(Task item) From the entries below, return only the lines starting at the one that contains "je koristite." and ending at the one that contains "Ale w Grenadzie zaraza.", exactly as they stand.

(Input data)
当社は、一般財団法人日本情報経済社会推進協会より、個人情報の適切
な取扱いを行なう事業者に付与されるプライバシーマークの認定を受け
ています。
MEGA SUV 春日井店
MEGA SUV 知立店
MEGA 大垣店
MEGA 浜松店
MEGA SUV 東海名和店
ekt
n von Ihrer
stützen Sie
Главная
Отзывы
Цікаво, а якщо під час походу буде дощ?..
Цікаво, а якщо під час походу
...
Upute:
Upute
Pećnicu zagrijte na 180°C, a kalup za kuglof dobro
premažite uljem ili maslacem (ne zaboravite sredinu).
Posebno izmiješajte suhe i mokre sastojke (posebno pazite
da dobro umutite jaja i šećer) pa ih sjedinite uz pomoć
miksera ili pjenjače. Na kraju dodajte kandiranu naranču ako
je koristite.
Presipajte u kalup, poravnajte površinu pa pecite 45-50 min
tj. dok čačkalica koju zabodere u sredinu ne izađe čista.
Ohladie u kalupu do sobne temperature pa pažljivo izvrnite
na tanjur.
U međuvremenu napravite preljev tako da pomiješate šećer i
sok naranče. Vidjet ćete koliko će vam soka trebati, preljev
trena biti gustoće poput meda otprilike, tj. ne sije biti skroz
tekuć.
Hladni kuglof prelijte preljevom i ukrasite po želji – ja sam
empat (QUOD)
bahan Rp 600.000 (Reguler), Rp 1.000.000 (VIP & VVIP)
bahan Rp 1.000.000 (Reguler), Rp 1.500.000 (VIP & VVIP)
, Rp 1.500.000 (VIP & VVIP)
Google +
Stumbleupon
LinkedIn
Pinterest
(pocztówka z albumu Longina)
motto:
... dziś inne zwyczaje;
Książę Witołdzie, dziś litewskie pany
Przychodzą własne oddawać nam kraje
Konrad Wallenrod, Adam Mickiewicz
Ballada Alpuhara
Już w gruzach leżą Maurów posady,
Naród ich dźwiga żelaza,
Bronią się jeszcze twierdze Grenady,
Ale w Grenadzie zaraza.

(Completed task)
je koristite.
Presipajte u kalup, poravnajte površinu pa pecite 45-50 min
tj. dok čačkalica koju zabodere u sredinu ne izađe čista.
Ohladie u kalupu do sobne temperature pa pažljivo izvrnite
na tanjur.
U međuvremenu napravite preljev tako da pomiješate šećer i
sok naranče. Vidjet ćete koliko će vam soka trebati, preljev
trena biti gustoće poput meda otprilike, tj. ne sije biti skroz
tekuć.
Hladni kuglof prelijte preljevom i ukrasite po želji – ja sam
empat (QUOD)
bahan Rp 600.000 (Reguler), Rp 1.000.000 (VIP & VVIP)
bahan Rp 1.000.000 (Reguler), Rp 1.500.000 (VIP & VVIP)
, Rp 1.500.000 (VIP & VVIP)
Google +
Stumbleupon
LinkedIn
Pinterest
(pocztówka z albumu Longina)
motto:
... dziś inne zwyczaje;
Książę Witołdzie, dziś litewskie pany
Przychodzą własne oddawać nam kraje
Konrad Wallenrod, Adam Mickiewicz
Ballada Alpuhara
Już w gruzach leżą Maurów posady,
Naród ich dźwiga żelaza,
Bronią się jeszcze twierdze Grenady,
Ale w Grenadzie zaraza.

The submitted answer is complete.